For those Apple superbulls, the 261.8% projection target is at $591.72 with the 423.6% retracement target at $606.68. Though these targets may seem pretty crazy now, the long-term technical action is positive. The quarterly on-balance volume (OBV) started an uptrend in 1998 and has since made a clear pattern of higher highs. It still looks very strong and is likely to make another new high this quarter.
In this lesson, I concentrated on the longer-term charts to emphasize the power of the technique. Of course, the same techniques can be applied to weekly, daily, or even hourly data, but as you shorten the time frame, the margin for error becomes higher.
For those of you who want to apply this analysis on your own, I would recommend you take the time to analyze some monthly charts that have pronounced uptrends and/or downtrends.
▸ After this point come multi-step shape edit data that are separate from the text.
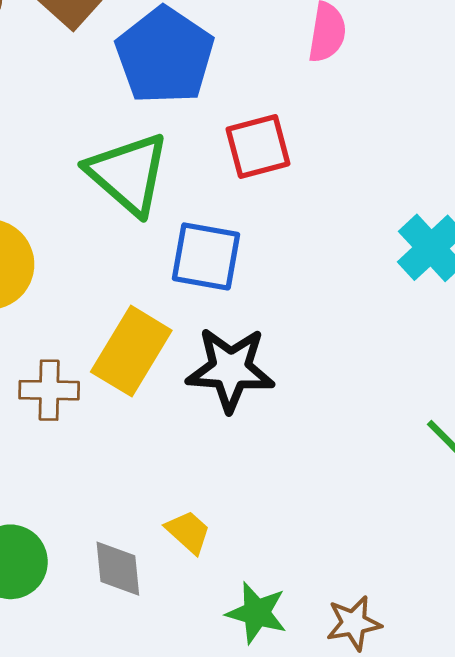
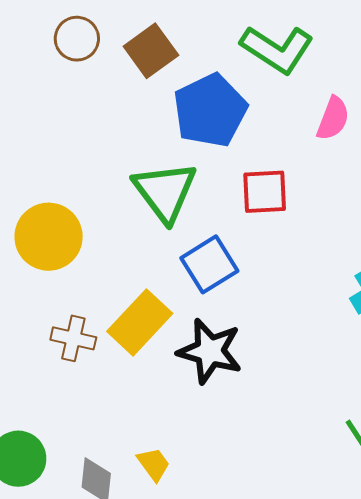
blue square: (206, 256) -> (209, 264), turned 36

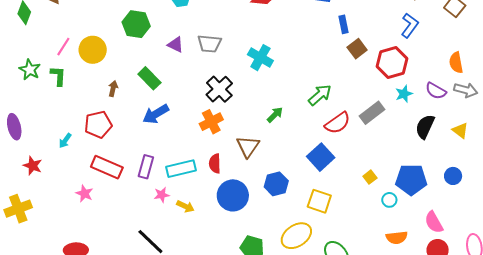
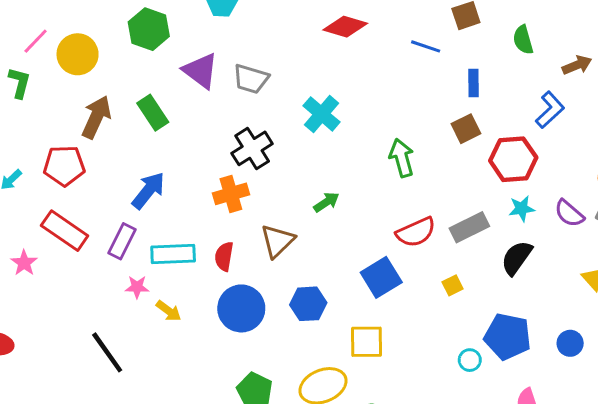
blue rectangle: (344, 24) -> (474, 83), moved
purple triangle: (175, 45) -> (201, 71), size x1.5
brown arrow: (113, 89) -> (96, 117), size x1.8
green arrow: (320, 95) -> (402, 158), moved, turned -75
blue arrow: (156, 114) -> (148, 190), moved, turned 148
black semicircle: (425, 127) -> (517, 258), moved
yellow square: (370, 177) -> (453, 285), moved
yellow square: (319, 201) -> (367, 342), turned -30

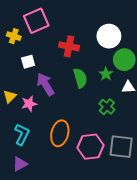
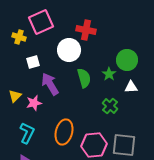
white circle: (109, 36) -> (69, 50), moved
red cross: (69, 46) -> (86, 30), moved

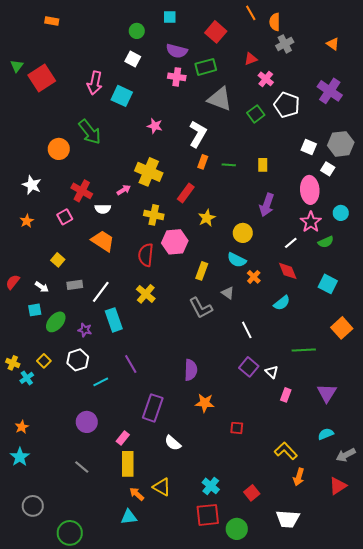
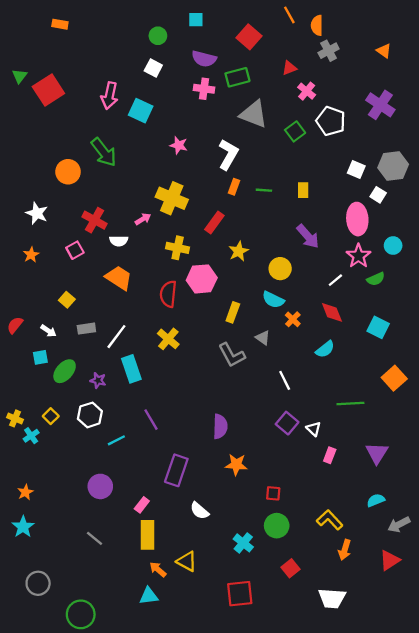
purple arrow: (267, 205) -> (308, 236), turned -60
cyan cross: (211, 486) -> (243, 543), moved
green circle: (237, 529) -> (277, 526), moved

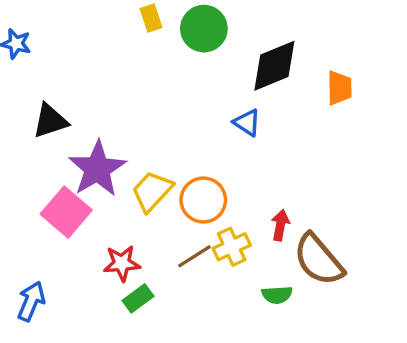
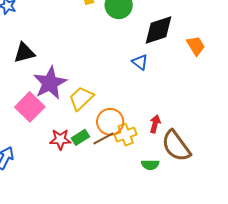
orange trapezoid: (339, 88) -> (196, 46), turned -35
orange circle: (203, 200) -> (110, 122), moved
green rectangle: (138, 298) -> (80, 137), moved

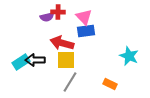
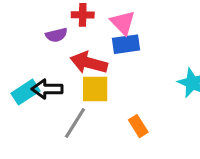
purple semicircle: (47, 17) -> (56, 35), moved
gray line: (70, 82) -> (75, 123), moved
orange rectangle: (110, 84) -> (138, 126), moved, turned 32

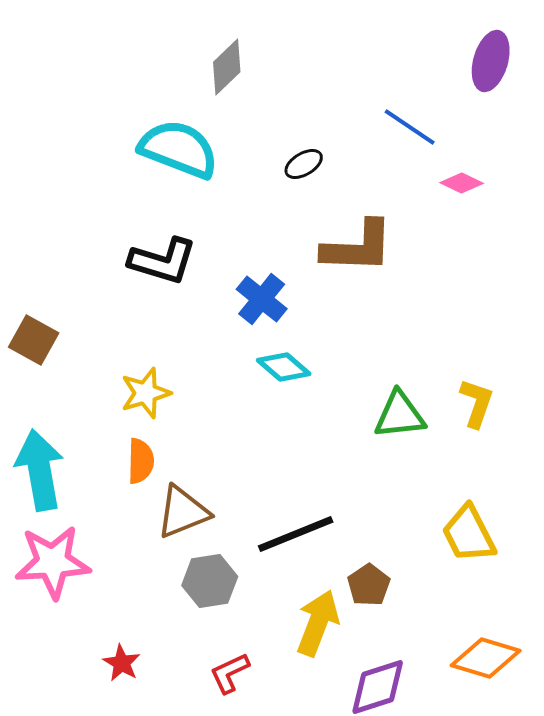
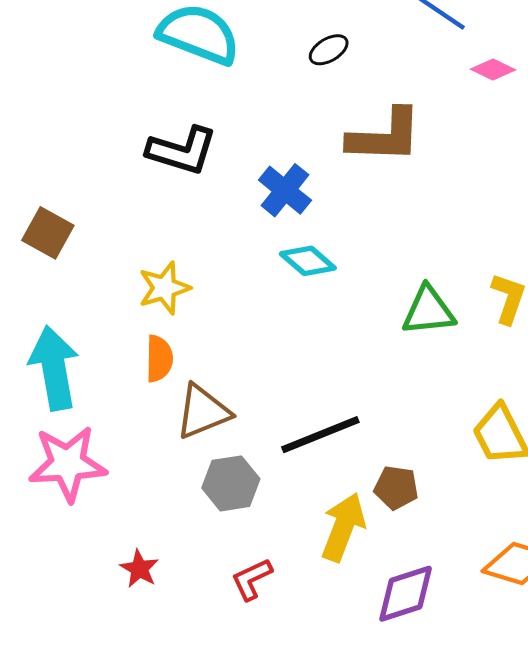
brown pentagon: (369, 585) -> (396, 488), turned -30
First, do some hindsight analysis, but then also make note of your future price projections and keep track of them to see how well they worked.
I will continue to point out the Fibonacci targets in my daily Charts in Play column, which should give you another way to judge whether this technique may be useful in your trading and investing.
Though I have been developing my approach to Fibonacci analysis for many years, my old friend and veteran Fibonacci expert Joe DiNapoli helped me get started. I always found his methods to be very interesting, and for those of you who would like to learn from a real expert, I would recommend his book, Trading with DiNapoli Levels: The Practical Application of Fibonacci Analysis to Investment Markets.